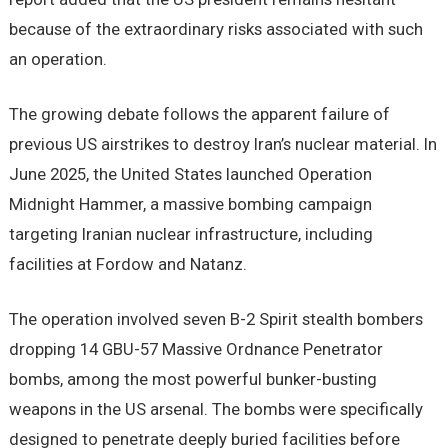
because of the extraordinary risks associated with such
an operation.
The growing debate follows the apparent failure of
previous US airstrikes to destroy Iran’s nuclear material. In
June 2025, the United States launched Operation
Midnight Hammer, a massive bombing campaign
targeting Iranian nuclear infrastructure, including
facilities at Fordow and Natanz.
The operation involved seven B-2 Spirit stealth bombers
dropping 14 GBU-57 Massive Ordnance Penetrator
bombs, among the most powerful bunker-busting
weapons in the US arsenal. The bombs were specifically
designed to penetrate deeply buried facilities before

[ASSIGNED TASK]: Nothing but the lines from the first line of the data above through the line holding "facilities at Fordow and Natanz." may appear in the response, copied exactly and without pictures.

[TASK SOLUTION]:
because of the extraordinary risks associated with such
an operation.
The growing debate follows the apparent failure of
previous US airstrikes to destroy Iran’s nuclear material. In
June 2025, the United States launched Operation
Midnight Hammer, a massive bombing campaign
targeting Iranian nuclear infrastructure, including
facilities at Fordow and Natanz.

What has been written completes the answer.